It may be popular for the current administration in Washington D.C. to blame the previous one. The previous administration does have a lot to answer for, and the article points it out. However, the current administration also has a lot to answer for, and they are continuing a pattern of inertia, negligence, and just plain incompetence that could lead to other catastrophes.
Here are some choice lines:
- "Like the attacks by Al Qaeda, the disaster in the Gulf was preceded by ample warnings – yet the administration had ignored them. Instead of cracking down on MMS, as he had vowed to do even before taking office, Obama left in place many of the top officials who oversaw the agency's culture of corruption. He permitted it to rubber-stamp dangerous drilling operations by BP – a firm with the worst safety record of any oil company – with virtually no environmental safeguards, using industry-friendly regulations drafted during the Bush years."

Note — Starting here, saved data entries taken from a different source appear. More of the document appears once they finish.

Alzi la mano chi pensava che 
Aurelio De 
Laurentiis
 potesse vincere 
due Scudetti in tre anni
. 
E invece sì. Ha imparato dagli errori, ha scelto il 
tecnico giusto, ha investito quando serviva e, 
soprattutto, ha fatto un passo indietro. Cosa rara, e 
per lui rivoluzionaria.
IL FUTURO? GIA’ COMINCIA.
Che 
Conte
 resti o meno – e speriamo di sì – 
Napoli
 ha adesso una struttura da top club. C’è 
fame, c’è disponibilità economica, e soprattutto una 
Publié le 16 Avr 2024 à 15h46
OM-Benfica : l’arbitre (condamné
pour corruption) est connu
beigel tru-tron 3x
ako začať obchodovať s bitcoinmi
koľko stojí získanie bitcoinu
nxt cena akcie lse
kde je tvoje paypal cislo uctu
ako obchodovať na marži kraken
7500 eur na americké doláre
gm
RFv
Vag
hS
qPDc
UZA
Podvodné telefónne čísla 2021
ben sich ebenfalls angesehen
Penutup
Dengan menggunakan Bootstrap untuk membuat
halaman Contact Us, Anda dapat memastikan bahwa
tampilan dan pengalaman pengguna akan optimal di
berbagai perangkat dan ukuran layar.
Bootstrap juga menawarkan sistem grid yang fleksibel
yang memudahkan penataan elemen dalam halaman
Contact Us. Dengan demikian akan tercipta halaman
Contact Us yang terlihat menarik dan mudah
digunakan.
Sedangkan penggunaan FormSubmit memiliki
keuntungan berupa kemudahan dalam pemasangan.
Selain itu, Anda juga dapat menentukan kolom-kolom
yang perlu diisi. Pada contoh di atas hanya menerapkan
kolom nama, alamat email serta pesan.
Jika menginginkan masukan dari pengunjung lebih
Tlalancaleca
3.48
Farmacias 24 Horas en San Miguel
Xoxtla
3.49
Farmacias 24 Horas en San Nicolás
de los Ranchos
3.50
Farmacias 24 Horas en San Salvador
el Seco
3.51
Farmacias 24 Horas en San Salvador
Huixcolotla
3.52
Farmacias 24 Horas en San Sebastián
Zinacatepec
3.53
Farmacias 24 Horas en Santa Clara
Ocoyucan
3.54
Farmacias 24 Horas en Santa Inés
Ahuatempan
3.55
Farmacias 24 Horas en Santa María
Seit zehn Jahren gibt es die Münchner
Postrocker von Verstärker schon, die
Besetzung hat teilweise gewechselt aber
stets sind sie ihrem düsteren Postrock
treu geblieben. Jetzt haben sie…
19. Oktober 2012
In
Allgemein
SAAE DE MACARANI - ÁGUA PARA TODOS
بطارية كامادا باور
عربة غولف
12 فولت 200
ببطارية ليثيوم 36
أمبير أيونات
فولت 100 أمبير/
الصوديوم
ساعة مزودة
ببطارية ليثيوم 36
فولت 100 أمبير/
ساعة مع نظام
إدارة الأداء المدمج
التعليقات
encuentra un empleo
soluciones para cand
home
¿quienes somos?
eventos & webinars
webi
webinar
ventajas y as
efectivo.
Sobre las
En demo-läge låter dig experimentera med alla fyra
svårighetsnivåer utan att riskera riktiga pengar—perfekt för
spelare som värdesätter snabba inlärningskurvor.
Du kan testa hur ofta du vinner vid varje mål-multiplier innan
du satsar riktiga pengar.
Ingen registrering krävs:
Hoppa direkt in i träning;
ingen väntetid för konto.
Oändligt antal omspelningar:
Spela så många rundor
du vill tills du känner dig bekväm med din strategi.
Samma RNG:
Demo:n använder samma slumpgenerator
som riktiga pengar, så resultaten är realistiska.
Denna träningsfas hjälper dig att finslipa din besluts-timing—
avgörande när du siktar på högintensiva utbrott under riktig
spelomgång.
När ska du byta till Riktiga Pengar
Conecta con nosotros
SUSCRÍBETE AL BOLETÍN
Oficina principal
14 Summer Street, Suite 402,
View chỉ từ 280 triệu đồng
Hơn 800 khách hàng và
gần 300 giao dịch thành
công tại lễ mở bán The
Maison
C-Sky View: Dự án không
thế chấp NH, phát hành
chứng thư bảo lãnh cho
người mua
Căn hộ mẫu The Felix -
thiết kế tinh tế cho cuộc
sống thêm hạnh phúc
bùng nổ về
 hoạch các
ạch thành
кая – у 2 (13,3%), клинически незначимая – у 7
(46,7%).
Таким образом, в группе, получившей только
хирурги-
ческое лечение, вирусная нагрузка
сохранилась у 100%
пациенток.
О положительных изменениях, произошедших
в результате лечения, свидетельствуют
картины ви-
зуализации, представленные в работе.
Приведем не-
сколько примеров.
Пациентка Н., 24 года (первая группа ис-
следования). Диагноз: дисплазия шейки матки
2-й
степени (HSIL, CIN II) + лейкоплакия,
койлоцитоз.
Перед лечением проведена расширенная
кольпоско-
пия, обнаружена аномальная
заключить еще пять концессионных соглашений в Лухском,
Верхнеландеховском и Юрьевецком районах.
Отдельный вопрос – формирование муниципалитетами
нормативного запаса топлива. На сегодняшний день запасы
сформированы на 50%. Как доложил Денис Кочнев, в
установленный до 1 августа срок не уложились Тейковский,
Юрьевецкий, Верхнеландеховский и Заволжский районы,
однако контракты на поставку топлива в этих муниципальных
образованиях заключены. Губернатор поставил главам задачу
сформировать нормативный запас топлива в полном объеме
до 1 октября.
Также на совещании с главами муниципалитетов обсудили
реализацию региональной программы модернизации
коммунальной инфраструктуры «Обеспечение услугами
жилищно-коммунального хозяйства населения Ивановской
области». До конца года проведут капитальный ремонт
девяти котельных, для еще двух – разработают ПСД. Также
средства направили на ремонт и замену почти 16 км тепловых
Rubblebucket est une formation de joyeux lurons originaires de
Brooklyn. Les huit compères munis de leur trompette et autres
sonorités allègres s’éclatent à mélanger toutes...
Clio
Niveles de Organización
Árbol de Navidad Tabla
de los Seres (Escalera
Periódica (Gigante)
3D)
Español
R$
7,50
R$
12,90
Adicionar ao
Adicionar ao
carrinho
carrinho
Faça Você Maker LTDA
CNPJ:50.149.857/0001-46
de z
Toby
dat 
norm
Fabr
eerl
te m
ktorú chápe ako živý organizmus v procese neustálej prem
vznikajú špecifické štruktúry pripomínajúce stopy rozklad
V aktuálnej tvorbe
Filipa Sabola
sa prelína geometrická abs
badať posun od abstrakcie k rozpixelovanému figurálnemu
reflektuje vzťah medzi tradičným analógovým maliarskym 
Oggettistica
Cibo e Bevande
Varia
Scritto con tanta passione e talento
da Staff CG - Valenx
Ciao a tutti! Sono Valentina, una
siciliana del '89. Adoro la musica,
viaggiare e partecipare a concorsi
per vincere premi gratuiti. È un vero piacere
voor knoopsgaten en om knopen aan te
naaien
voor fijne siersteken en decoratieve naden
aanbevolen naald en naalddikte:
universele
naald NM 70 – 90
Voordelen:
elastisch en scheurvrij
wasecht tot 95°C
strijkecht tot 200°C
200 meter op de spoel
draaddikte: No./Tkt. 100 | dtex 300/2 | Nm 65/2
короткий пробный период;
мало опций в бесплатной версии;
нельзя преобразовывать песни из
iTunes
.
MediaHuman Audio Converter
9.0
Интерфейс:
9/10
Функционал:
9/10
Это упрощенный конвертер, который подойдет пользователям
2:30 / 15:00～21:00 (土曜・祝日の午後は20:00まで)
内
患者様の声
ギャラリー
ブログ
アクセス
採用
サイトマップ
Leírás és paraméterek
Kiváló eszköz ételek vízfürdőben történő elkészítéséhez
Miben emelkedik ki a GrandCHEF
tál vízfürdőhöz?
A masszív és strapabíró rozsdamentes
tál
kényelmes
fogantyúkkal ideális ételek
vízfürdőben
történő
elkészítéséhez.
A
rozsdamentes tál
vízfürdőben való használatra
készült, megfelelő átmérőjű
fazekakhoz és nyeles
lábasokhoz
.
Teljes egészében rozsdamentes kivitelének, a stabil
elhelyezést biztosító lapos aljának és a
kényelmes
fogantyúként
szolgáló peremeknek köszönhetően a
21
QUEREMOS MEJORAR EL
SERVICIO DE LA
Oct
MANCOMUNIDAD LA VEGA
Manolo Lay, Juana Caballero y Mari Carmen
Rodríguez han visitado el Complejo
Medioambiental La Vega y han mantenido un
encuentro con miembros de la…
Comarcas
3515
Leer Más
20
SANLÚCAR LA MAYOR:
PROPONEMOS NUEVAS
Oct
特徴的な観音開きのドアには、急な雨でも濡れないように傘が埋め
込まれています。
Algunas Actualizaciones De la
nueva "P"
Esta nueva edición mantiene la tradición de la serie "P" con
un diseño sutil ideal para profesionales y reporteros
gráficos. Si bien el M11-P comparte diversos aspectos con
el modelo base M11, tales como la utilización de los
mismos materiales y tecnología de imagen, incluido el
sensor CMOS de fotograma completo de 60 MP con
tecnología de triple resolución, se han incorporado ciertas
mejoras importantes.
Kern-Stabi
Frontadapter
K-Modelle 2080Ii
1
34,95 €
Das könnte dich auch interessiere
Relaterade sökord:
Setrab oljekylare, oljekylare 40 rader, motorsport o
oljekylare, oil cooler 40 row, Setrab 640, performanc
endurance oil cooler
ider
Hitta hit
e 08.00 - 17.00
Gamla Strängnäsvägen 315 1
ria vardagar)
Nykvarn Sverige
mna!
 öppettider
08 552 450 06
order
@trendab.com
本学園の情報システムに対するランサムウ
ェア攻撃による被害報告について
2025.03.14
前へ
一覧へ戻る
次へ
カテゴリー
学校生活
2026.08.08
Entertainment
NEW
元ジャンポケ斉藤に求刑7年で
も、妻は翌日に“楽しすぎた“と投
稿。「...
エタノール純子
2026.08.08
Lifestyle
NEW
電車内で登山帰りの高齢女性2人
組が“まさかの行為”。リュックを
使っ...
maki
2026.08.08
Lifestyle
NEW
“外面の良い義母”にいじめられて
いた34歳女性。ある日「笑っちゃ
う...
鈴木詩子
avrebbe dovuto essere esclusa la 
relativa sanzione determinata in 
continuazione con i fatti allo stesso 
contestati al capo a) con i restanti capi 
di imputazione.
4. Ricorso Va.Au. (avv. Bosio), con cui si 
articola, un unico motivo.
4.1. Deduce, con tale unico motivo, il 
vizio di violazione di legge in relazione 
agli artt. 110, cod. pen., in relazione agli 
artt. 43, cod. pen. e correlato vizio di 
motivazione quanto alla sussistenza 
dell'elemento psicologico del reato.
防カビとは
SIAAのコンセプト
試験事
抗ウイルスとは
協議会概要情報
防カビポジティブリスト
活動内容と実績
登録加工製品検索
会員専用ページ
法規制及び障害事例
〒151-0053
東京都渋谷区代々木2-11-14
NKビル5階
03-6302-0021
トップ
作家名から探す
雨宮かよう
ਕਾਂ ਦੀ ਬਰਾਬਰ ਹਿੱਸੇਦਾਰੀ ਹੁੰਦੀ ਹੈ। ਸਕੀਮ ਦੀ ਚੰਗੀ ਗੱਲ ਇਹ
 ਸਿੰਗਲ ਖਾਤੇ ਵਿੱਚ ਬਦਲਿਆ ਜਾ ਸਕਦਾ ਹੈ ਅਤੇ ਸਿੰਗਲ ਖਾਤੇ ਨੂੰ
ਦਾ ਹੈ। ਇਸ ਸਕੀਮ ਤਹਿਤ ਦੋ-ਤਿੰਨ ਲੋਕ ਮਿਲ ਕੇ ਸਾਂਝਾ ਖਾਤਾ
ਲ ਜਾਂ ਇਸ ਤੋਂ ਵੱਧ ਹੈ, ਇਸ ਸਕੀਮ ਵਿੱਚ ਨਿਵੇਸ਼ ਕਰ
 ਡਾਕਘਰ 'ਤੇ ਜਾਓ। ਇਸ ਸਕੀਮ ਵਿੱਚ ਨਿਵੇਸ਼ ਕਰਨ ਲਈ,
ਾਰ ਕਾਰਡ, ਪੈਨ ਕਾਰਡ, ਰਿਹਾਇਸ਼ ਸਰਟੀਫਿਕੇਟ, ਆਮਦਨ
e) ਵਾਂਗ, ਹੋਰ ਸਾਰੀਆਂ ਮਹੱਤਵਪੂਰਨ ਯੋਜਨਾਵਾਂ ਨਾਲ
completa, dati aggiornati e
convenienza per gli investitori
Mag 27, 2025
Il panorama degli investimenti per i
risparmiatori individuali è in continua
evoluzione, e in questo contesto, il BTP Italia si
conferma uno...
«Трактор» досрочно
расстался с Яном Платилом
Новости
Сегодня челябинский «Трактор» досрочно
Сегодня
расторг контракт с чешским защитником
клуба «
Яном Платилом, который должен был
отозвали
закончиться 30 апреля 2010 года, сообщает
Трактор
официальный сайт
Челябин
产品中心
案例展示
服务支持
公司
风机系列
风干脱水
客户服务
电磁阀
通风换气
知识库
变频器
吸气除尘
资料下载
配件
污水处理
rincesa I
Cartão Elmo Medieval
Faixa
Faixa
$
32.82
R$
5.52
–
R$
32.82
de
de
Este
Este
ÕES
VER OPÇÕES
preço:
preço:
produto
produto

- "It's tempting to believe that the Gulf spill, like so many disasters inherited by Obama, was the fault of the Texas oilman who preceded him in office. But, though George W. Bush paved the way for the catastrophe, it was Obama who gave BP the green light to drill."
- "In reality, MMS had little way to assess the risk to wildlife, since a new policy instituted under Bush scrapped environmental analysis and fast-tracked permits. Declaring that oil companies themselves were "in the best position to determine the environmental effects" of drilling, the new rules pre-qualified deep-sea drillers to receive a "categorical exclusion" – an exemption from environmental review that was originally intended to prevent minor projects, like outhouses on hiking trails, from being tied up in red tape." Talk about putting the fox in charge of the hen house.
And therein lies the real problem.The politicians will do their best to do damage control so they can go on with business as usual. BP may have lost some reputation and money, but as long as agencies like MMS remain an incompetent clusterfuck mostly in bed with corporations it is supposed to regulate, BP and others will move on as well with their corner cutting and other criminal behavior. Then again, I leave my two readers with the question I posed when I began writing: why am I reading this in a "music" magazine? Clearly the news media is failing miserably in its job to investigate, demand answers, educate the public, and hold the powers that be accountable.
A hat tip to Radical Vixen. (Warning: some content in RV can be little risque for some readers).